"No puedes tener
un mañana mejor si estas pensando en el día de ayer todo el tiempo."
(Pearl Harbor).
Y quizá ese sea el
problema… Que el pasado no deja de irrumpir sin siquiera avisar de que lo hará
en mi cabeza… Y me preocupa. Me preocupa porque creía haber pasado ya esto, que
todo había acabado y que un nuevo libro estaba por escribir… Y eso parecía,
pero las apariencias engañan.
¿No se han sentido a veces masoquistas por ver algo que te
va a doler pero que si no lo ves, no duermes? A mí me pasa a menudo… Quizá ese
sea uno de los términos que constituye el problema… Quizá todo cambiaría si
pusiera un poco más de mi parte. Y yo lo intento, eh, lo intento, pero no lo
consigo.
A veces confundimos ilusión con amor… Y eso no está bien porque
dentro de nosotros sabemos a ciencia cierta que con cada persona sentirás
diferentes cosas, nunca lo mismo, porque cada persona es única y siempre deja su
huella dentro de ti.
Cuando nos ilusionamos con alguien tras haberte decepcionado
puedes hacerlo de dos formas: una, cuidadosamente por miedo a volver a sufrir;
otra, te aceleras y luego te arrepientes.

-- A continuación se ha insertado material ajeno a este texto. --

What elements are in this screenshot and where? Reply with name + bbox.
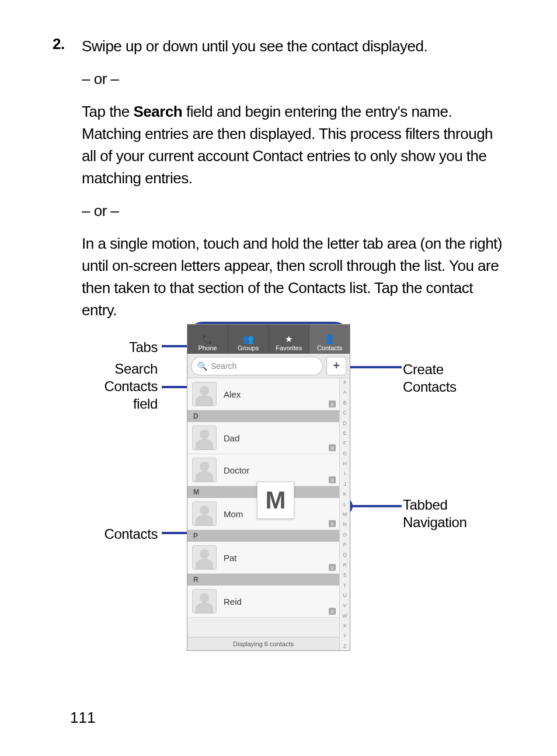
alpha-letter[interactable]: P — [343, 542, 347, 548]
callout-search-field: Search Contacts field — [70, 360, 158, 413]
alpha-letter[interactable]: C — [343, 410, 346, 416]
alpha-letter[interactable]: T — [343, 583, 346, 588]
alpha-letter[interactable]: D — [343, 420, 346, 426]
alpha-letter[interactable]: K — [343, 491, 347, 497]
tab-bar: 📞 Phone 👥 Groups ★ Favorites 👤 Contacts — [187, 325, 350, 354]
tab-phone-label: Phone — [198, 344, 217, 351]
manual-page: 2. Swipe up or down until you see the co… — [0, 0, 557, 756]
callout-create: Create Contacts — [403, 361, 457, 396]
step-body: Swipe up or down until you see the conta… — [82, 35, 504, 332]
search-input[interactable]: 🔍 Search — [191, 357, 323, 375]
alpha-letter[interactable]: X — [343, 623, 347, 629]
step-p3: In a single motion, touch and hold the l… — [82, 232, 504, 321]
alpha-letter[interactable]: Q — [343, 552, 347, 558]
sync-badge-icon: g — [329, 476, 336, 483]
section-header-r: R — [187, 574, 339, 586]
callout-tabnav-l2: Navigation — [403, 514, 467, 530]
alpha-letter[interactable]: G — [343, 451, 347, 457]
list-item[interactable]: Dad g — [187, 422, 339, 454]
alpha-letter[interactable]: W — [342, 613, 347, 619]
alpha-letter[interactable]: M — [343, 511, 347, 517]
callout-tabnav-l1: Tabbed — [403, 497, 447, 513]
groups-icon: 👥 — [243, 335, 254, 343]
bar-search — [162, 386, 189, 388]
step-p2: Tap the Search field and begin entering … — [82, 100, 504, 189]
figure: Tabs Search Contacts field Contacts Crea… — [70, 324, 496, 663]
section-header-d: D — [187, 410, 339, 422]
tab-groups-label: Groups — [238, 344, 259, 351]
callout-tabnav: Tabbed Navigation — [403, 496, 467, 531]
bar-create — [343, 366, 402, 368]
step-p1: Swipe up or down until you see the conta… — [82, 35, 504, 57]
section-header-p: P — [187, 530, 339, 542]
callout-create-l2: Contacts — [403, 379, 457, 395]
contact-name: Reid — [217, 597, 242, 607]
callout-search-l1: Search — [114, 361, 158, 377]
tab-groups[interactable]: 👥 Groups — [228, 325, 269, 354]
alpha-letter[interactable]: H — [343, 461, 346, 466]
bar-tabnav-right — [351, 505, 402, 507]
step-number: 2. — [53, 35, 82, 332]
callout-tabs: Tabs — [70, 339, 158, 356]
step-p2-bold: Search — [134, 103, 183, 120]
contact-name: Mom — [217, 509, 243, 519]
callout-contacts: Contacts — [70, 525, 158, 543]
step-or-2: – or – — [82, 200, 504, 222]
alpha-letter[interactable]: Y — [343, 633, 347, 639]
alpha-letter[interactable]: V — [343, 602, 347, 608]
alpha-letter[interactable]: A — [343, 389, 347, 395]
bar-contacts — [162, 532, 188, 534]
list-item[interactable]: Reid g — [187, 586, 339, 618]
step-p2a: Tap the — [82, 103, 134, 120]
tab-favorites-label: Favorites — [276, 344, 302, 351]
sync-badge-icon: g — [329, 520, 336, 527]
letter-popup: M — [257, 482, 294, 519]
avatar — [192, 382, 217, 406]
tab-favorites[interactable]: ★ Favorites — [269, 325, 310, 354]
star-icon: ★ — [285, 335, 293, 343]
step-or-1: – or – — [82, 68, 504, 90]
alpha-letter[interactable]: R — [343, 562, 346, 568]
contact-name: Dad — [217, 433, 240, 443]
avatar — [192, 545, 217, 570]
contact-name: Pat — [217, 553, 237, 563]
tab-phone[interactable]: 📞 Phone — [187, 325, 228, 354]
sync-badge-icon: g — [329, 564, 336, 571]
alpha-letter[interactable]: S — [343, 572, 347, 578]
alpha-letter[interactable]: Z — [343, 643, 346, 649]
avatar — [192, 426, 217, 450]
search-row: 🔍 Search + — [187, 354, 350, 378]
alpha-letter[interactable]: E — [343, 430, 347, 436]
list-item[interactable]: Pat g — [187, 542, 339, 574]
alpha-letter[interactable]: N — [343, 521, 346, 527]
contact-icon: 👤 — [324, 335, 335, 343]
alpha-letter[interactable]: O — [343, 532, 347, 538]
add-contact-button[interactable]: + — [326, 357, 346, 375]
sync-badge-icon: g — [329, 444, 336, 451]
alpha-letter[interactable]: B — [343, 400, 347, 406]
step-row: 2. Swipe up or down until you see the co… — [53, 35, 504, 332]
callout-create-l1: Create — [403, 361, 444, 377]
page-number: 111 — [70, 709, 95, 727]
alpha-letter[interactable]: I — [344, 471, 345, 476]
alphabet-index[interactable]: # A B C D E F G H I J K L M N O P Q R S — [339, 378, 350, 650]
callout-search-l3: field — [133, 396, 158, 412]
tab-contacts[interactable]: 👤 Contacts — [309, 325, 350, 354]
sync-badge-icon: g — [329, 400, 336, 407]
callout-search-l2: Contacts — [104, 378, 158, 394]
avatar — [192, 458, 217, 482]
alpha-letter[interactable]: F — [343, 440, 346, 446]
phone-icon: 📞 — [202, 335, 213, 343]
search-icon: 🔍 — [197, 361, 207, 371]
contact-name: Doctor — [217, 465, 249, 475]
alpha-letter[interactable]: L — [343, 501, 346, 507]
avatar — [192, 501, 217, 526]
avatar — [192, 589, 217, 614]
sync-badge-icon: g — [329, 608, 336, 615]
list-item[interactable]: Alex g — [187, 378, 339, 410]
alpha-letter[interactable]: J — [343, 481, 346, 487]
alpha-letter[interactable]: U — [343, 593, 346, 598]
alpha-letter[interactable]: # — [343, 379, 346, 385]
search-placeholder: Search — [211, 361, 236, 371]
contact-name: Alex — [217, 389, 241, 399]
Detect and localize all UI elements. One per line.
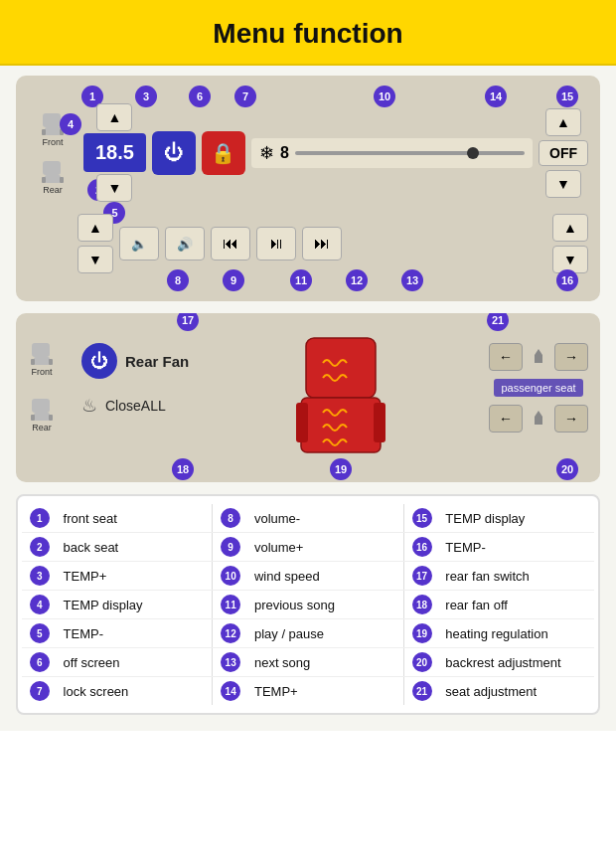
temp-display: 18.5 xyxy=(83,133,146,172)
legend-label-cell: next song xyxy=(248,648,403,677)
svg-rect-7 xyxy=(60,177,64,183)
panel2-rear-label: Rear xyxy=(32,423,52,433)
fan-icon: ❄ xyxy=(259,142,274,164)
legend-num-cell: 8 xyxy=(213,504,248,533)
right-down-button[interactable]: ▼ xyxy=(545,170,581,198)
seat-diagram-area: 19 xyxy=(193,333,489,472)
svg-rect-4 xyxy=(43,161,61,175)
right-up-button[interactable]: ▲ xyxy=(545,108,581,136)
table-row: 6off screen13next song20backrest adjustm… xyxy=(22,648,594,677)
panel2-front-label: Front xyxy=(31,367,52,377)
panel1-control: 1 3 6 7 10 14 xyxy=(16,76,600,301)
legend-badge: 4 xyxy=(30,595,50,614)
legend-badge: 9 xyxy=(221,537,240,557)
legend-num-cell: 1 xyxy=(22,504,58,533)
rear-power-button[interactable]: ⏻ xyxy=(81,343,117,379)
legend-label-cell: TEMP+ xyxy=(58,562,213,591)
adj-seat-icon-2 xyxy=(529,409,548,429)
legend-label-cell: lock screen xyxy=(58,677,213,706)
panel2-seat: 17 21 Front xyxy=(16,313,600,482)
svg-rect-9 xyxy=(34,357,50,365)
legend-badge: 21 xyxy=(412,681,432,701)
volume-up-button[interactable]: 🔊 xyxy=(165,227,205,260)
fan-speed-value: 8 xyxy=(280,144,289,162)
legend-badge: 3 xyxy=(30,566,50,586)
legend-label-cell: volume+ xyxy=(248,533,403,562)
next-song-button[interactable]: ⏭ xyxy=(302,227,342,260)
legend-label-cell: rear fan off xyxy=(439,591,594,619)
lock-button[interactable]: 🔒 xyxy=(202,131,245,175)
table-row: 1front seat8volume-15TEMP display xyxy=(22,504,594,533)
svg-rect-19 xyxy=(374,403,385,442)
adj-right-2[interactable]: → xyxy=(554,405,588,433)
legend-badge: 8 xyxy=(221,508,240,528)
svg-rect-15 xyxy=(49,415,53,421)
adj-right-1[interactable]: → xyxy=(554,343,588,371)
front-label: Front xyxy=(42,137,63,147)
legend-num-cell: 15 xyxy=(404,504,440,533)
legend-badge: 15 xyxy=(412,508,432,528)
legend-label-cell: front seat xyxy=(58,504,213,533)
rear-seat-icon-area: Rear xyxy=(39,159,67,195)
r-up-button[interactable]: ▲ xyxy=(552,214,588,242)
badge-15: 15 xyxy=(556,86,578,107)
legend-num-cell: 18 xyxy=(404,591,440,619)
svg-rect-1 xyxy=(45,127,61,135)
legend-label-cell: rear fan switch xyxy=(439,562,594,591)
legend-num-cell: 3 xyxy=(22,562,58,591)
legend-num-cell: 14 xyxy=(213,677,248,706)
svg-rect-8 xyxy=(32,343,50,357)
badge-11: 11 xyxy=(290,269,312,291)
adj-row-2: ← → xyxy=(489,405,588,433)
badge-16: 16 xyxy=(556,269,578,291)
legend-badge: 13 xyxy=(221,652,240,672)
badge-13: 13 xyxy=(401,269,423,291)
temp-down-button[interactable]: ▼ xyxy=(96,174,132,202)
rear-label: Rear xyxy=(43,185,63,195)
badge-19: 19 xyxy=(330,458,352,480)
badge-12: 12 xyxy=(346,269,368,291)
svg-rect-12 xyxy=(32,399,50,413)
power-button[interactable]: ⏻ xyxy=(152,131,196,175)
legend-label-cell: volume- xyxy=(248,504,403,533)
page-title: Menu function xyxy=(213,18,402,49)
legend-label-cell: seat adjustment xyxy=(439,677,594,706)
adj-left-1[interactable]: ← xyxy=(489,343,523,371)
badge-6: 6 xyxy=(189,86,211,107)
legend-label-cell: TEMP display xyxy=(439,504,594,533)
badge-18: 18 xyxy=(172,458,194,480)
temp-up-button[interactable]: ▲ xyxy=(96,103,132,131)
panel2-rear-seat-svg xyxy=(28,397,56,423)
seat-diagram-svg xyxy=(281,333,400,472)
temp2-down-button[interactable]: ▼ xyxy=(77,246,113,273)
header: Menu function xyxy=(0,0,616,66)
panel2-front-seat-svg xyxy=(28,341,56,367)
adj-seat-icon-1 xyxy=(529,347,548,367)
off-button[interactable]: OFF xyxy=(539,140,588,166)
temp2-up-button[interactable]: ▲ xyxy=(77,214,113,242)
legend-label-cell: previous song xyxy=(248,591,403,619)
legend-badge: 7 xyxy=(30,681,50,701)
rear-seat-svg xyxy=(39,159,67,185)
legend-badge: 16 xyxy=(412,537,432,557)
legend-num-cell: 12 xyxy=(213,619,248,648)
svg-rect-13 xyxy=(34,413,50,421)
badge-9: 9 xyxy=(223,269,244,291)
badge-8: 8 xyxy=(167,269,189,291)
volume-down-button[interactable]: 🔈 xyxy=(119,227,159,260)
fan-slider[interactable] xyxy=(295,151,525,155)
legend-badge: 1 xyxy=(30,508,50,528)
prev-song-button[interactable]: ⏮ xyxy=(211,227,250,260)
svg-rect-16 xyxy=(306,338,376,398)
legend-num-cell: 17 xyxy=(404,562,440,591)
adj-left-2[interactable]: ← xyxy=(489,405,523,433)
legend-badge: 18 xyxy=(412,595,432,614)
legend-num-cell: 10 xyxy=(213,562,248,591)
svg-rect-14 xyxy=(31,415,35,421)
badge-20: 20 xyxy=(556,458,578,480)
table-row: 4TEMP display11previous song18rear fan o… xyxy=(22,591,594,619)
legend-badge: 11 xyxy=(221,595,240,614)
svg-rect-10 xyxy=(31,359,35,365)
play-pause-button[interactable]: ⏯ xyxy=(256,227,296,260)
svg-rect-18 xyxy=(296,403,308,442)
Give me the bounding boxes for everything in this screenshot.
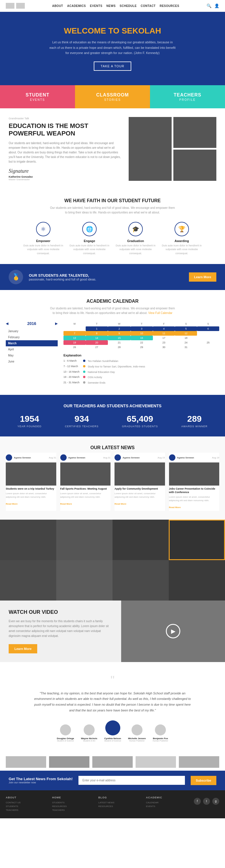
cal-cell[interactable]: 4 bbox=[153, 327, 175, 331]
nav-news[interactable]: NEWS bbox=[106, 4, 116, 7]
cal-month-february[interactable]: February bbox=[6, 334, 58, 340]
facebook-icon[interactable]: f bbox=[194, 798, 201, 805]
gallery-item-6[interactable] bbox=[56, 560, 112, 600]
googleplus-icon[interactable]: g bbox=[212, 798, 219, 805]
thumb-2[interactable] bbox=[49, 756, 89, 768]
tab-teachers-profile[interactable]: TEACHERS PROFILE bbox=[150, 85, 225, 108]
cal-cell[interactable] bbox=[64, 327, 86, 331]
footer-home-resources[interactable]: RESOURCES bbox=[52, 805, 67, 808]
cal-month-may[interactable]: May bbox=[6, 352, 58, 359]
newsletter-email-input[interactable] bbox=[78, 776, 185, 785]
footer-calendar[interactable]: CALENDAR bbox=[146, 801, 162, 804]
nav-academics[interactable]: ACADEMICS bbox=[67, 4, 86, 7]
cal-cell[interactable]: 8 bbox=[86, 331, 108, 336]
nav-schedule[interactable]: SCHEDULE bbox=[120, 4, 137, 7]
cal-cell[interactable]: 25 bbox=[197, 340, 219, 345]
thumb-1[interactable] bbox=[6, 756, 46, 768]
cal-cell[interactable]: 1 bbox=[86, 327, 108, 331]
gallery-item-1[interactable] bbox=[0, 520, 56, 560]
video-learn-more-button[interactable]: Learn More bbox=[9, 644, 37, 653]
cal-cell[interactable]: 7 bbox=[64, 331, 86, 336]
cal-cell[interactable]: 22 bbox=[131, 340, 153, 345]
cal-cell[interactable]: 20 bbox=[86, 340, 108, 345]
cal-cell[interactable] bbox=[197, 345, 219, 349]
exp-text-3: National Education Day bbox=[88, 370, 115, 374]
nav-events[interactable]: EVENTS bbox=[90, 4, 102, 7]
nav-resources[interactable]: RESOURCES bbox=[159, 4, 179, 7]
footer-contact-us[interactable]: CONTACT US bbox=[6, 801, 21, 804]
cal-cell[interactable]: 9 bbox=[108, 331, 131, 336]
cal-cell[interactable]: 6 bbox=[197, 327, 219, 331]
testimonial-avatar-2[interactable]: Wayne Nichols Student of Art bbox=[81, 724, 98, 742]
gallery-item-2[interactable] bbox=[56, 520, 112, 560]
cal-cell[interactable]: 2 bbox=[108, 327, 131, 331]
search-icon[interactable]: 🔍 bbox=[207, 3, 212, 8]
thumb-5[interactable] bbox=[179, 756, 219, 768]
cal-cell[interactable]: 16 bbox=[131, 336, 153, 340]
cal-next-arrow[interactable]: ▶ bbox=[55, 321, 58, 326]
news-read-more-3[interactable]: Read More bbox=[115, 503, 126, 505]
cal-cell[interactable] bbox=[197, 331, 219, 336]
play-button[interactable]: ▶ bbox=[166, 624, 180, 638]
cal-cell[interactable]: 10 bbox=[131, 331, 153, 336]
cal-cell[interactable]: 18 bbox=[175, 336, 197, 340]
thumb-3[interactable] bbox=[92, 756, 133, 768]
cal-cell[interactable] bbox=[197, 336, 219, 340]
cal-month-march[interactable]: March bbox=[6, 340, 58, 346]
footer-home-teachers[interactable]: TEACHERS bbox=[52, 809, 67, 811]
cal-cell[interactable]: 30 bbox=[153, 345, 175, 349]
footer-academic-events[interactable]: EVENTS bbox=[146, 805, 162, 808]
gallery-item-8[interactable] bbox=[169, 560, 225, 600]
cal-cell[interactable]: 13 bbox=[64, 336, 86, 340]
cal-cell[interactable]: 21 bbox=[108, 340, 131, 345]
gallery-item-5[interactable] bbox=[0, 560, 56, 600]
gallery-item-4[interactable] bbox=[169, 520, 225, 560]
footer-blog-resources[interactable]: RESOURCES bbox=[98, 805, 115, 808]
footer-latest-news[interactable]: LATEST NEWS bbox=[98, 801, 115, 804]
cal-month-april[interactable]: April bbox=[6, 346, 58, 352]
banner-learn-more-button[interactable]: Learn More bbox=[189, 272, 216, 282]
video-thumbnail[interactable]: ▶ bbox=[121, 600, 225, 662]
gallery-item-7[interactable] bbox=[112, 560, 169, 600]
cal-cell[interactable]: 3 bbox=[131, 327, 153, 331]
cal-cell[interactable]: 26 bbox=[64, 345, 86, 349]
news-read-more-4[interactable]: Read More bbox=[169, 506, 181, 509]
testimonial-avatar-5[interactable]: Benjamin Fox Human Publisher bbox=[153, 724, 168, 742]
cal-prev-arrow[interactable]: ◀ bbox=[6, 321, 8, 326]
cal-cell[interactable]: 12 bbox=[175, 331, 197, 336]
testimonial-avatar-3-active[interactable]: Cynthia Nelson Student of Science bbox=[104, 720, 121, 742]
thumb-4[interactable] bbox=[136, 756, 176, 768]
testimonial-avatar-4[interactable]: Michelle Jensen Human Publisher bbox=[128, 724, 146, 742]
tab-classroom-stories[interactable]: CLASSROOM STORIES bbox=[75, 85, 150, 108]
footer-about-students[interactable]: STUDENTS bbox=[6, 805, 21, 808]
cal-month-june[interactable]: June bbox=[6, 359, 58, 365]
news-read-more-2[interactable]: Read More bbox=[60, 503, 72, 505]
cal-cell[interactable]: 29 bbox=[131, 345, 153, 349]
nav-contact[interactable]: CONTACT bbox=[141, 4, 156, 7]
cal-cell[interactable]: 19 bbox=[64, 340, 86, 345]
news-date-3: Aug 15 bbox=[157, 456, 165, 459]
news-read-more-1[interactable]: Read More bbox=[6, 503, 17, 505]
cal-month-january[interactable]: January bbox=[6, 328, 58, 334]
gallery-item-3[interactable] bbox=[112, 520, 169, 560]
cal-cell[interactable]: 5 bbox=[175, 327, 197, 331]
cal-cell[interactable]: 31 bbox=[175, 345, 197, 349]
cal-cell[interactable]: 17 bbox=[153, 336, 175, 340]
twitter-icon[interactable]: t bbox=[203, 798, 210, 805]
footer-home-students[interactable]: STUDENTS bbox=[52, 801, 67, 804]
testimonial-avatar-1[interactable]: Douglas Ortega Student of Science bbox=[57, 724, 74, 742]
view-full-calendar-link[interactable]: View Full Calendar bbox=[148, 311, 173, 315]
cal-cell[interactable]: 24 bbox=[175, 340, 197, 345]
cal-cell[interactable]: 15 bbox=[108, 336, 131, 340]
cal-cell[interactable]: 14 bbox=[86, 336, 108, 340]
newsletter-subscribe-button[interactable]: Subscribe bbox=[191, 776, 216, 785]
cal-cell[interactable]: 27 bbox=[86, 345, 108, 349]
cal-cell[interactable]: 23 bbox=[153, 340, 175, 345]
user-icon[interactable]: 👤 bbox=[214, 3, 219, 8]
cal-cell[interactable]: 11 bbox=[153, 331, 175, 336]
tab-student-events[interactable]: STUDENT EVENTS bbox=[0, 85, 75, 108]
nav-about[interactable]: ABOUT bbox=[52, 4, 63, 7]
cal-cell[interactable]: 28 bbox=[108, 345, 131, 349]
hero-cta-button[interactable]: TAKE A TOUR bbox=[94, 62, 131, 71]
footer-about-teachers[interactable]: TEACHERS bbox=[6, 809, 21, 811]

Siempre habrá una persona que por mucho que quieras olvidar,
nunca lo harás. Y esto no quiere decir que nunca puedas volver a sentir algo
parecido o incluso mejor, pero nunca olvidarás a esa persona. Y sabrás que lo
que sientes por otra persona es real cuando dejes de comparar y el recuerdo del
pasado solo esté en tu corazón y no en tu cabeza y en tu corazón al mismo
tiempo.
Sí es cierto que “el
corazón tiene razones que la razón no entiende”, pero debemos aprender a
vivir con ellas y continuar… Porque si no lo hacemos no pasaremos página jamás,
nos perderemos libros que seguramente sean mejores e historias que contar…
No está mal guardar recuerdos de alguien que fue especial
para ti, simplemente debes aprender a almacenarlos y continuar. Aprender a ser
fuerte y no quedarte atrapada. Entender que el pasado ya ocurrió y que el
presente es ahora. Arriesgar si quieres ganar. Recordar solo para sonreír y no para
llorar. Disfrutar de cada instante. Comprender que el tiempo y las personas
pasan, pero siempre permanecerán en nuestro corazón. Escribir nuevos libros y
guardar los ya leídos. Usar más bolígrafo y menos lápiz, es mejor arrepentirte
de haber hecho algo que de no hacerlo. Aprender a bailar bajo la lluvia y no
verla como un enemigo, sino como alguien que te ayuda a disfrutar de esa locura
tan necesaria de vez en cuando. Dar sin esperar recibir. Amar
incondicionalmente. Utilizar las palabras adecuadas en cada momento. Sentir sin
miedo. Comprender que es necesario hallarse y reinventarse. Y, finalmente
grabar dos frases en nuestra cabeza: 1) Querer es poder. 2) Mañana saldrá el
sol.
Vivan. Rían. Amen.
“Somos gente, gente, mucha
gente… Que sonríe y por fuera y por dentro, que se fue y que hoy echas de menos…”.
(Mucha gente, BSO Cars 2, El Sueño de Morfeo).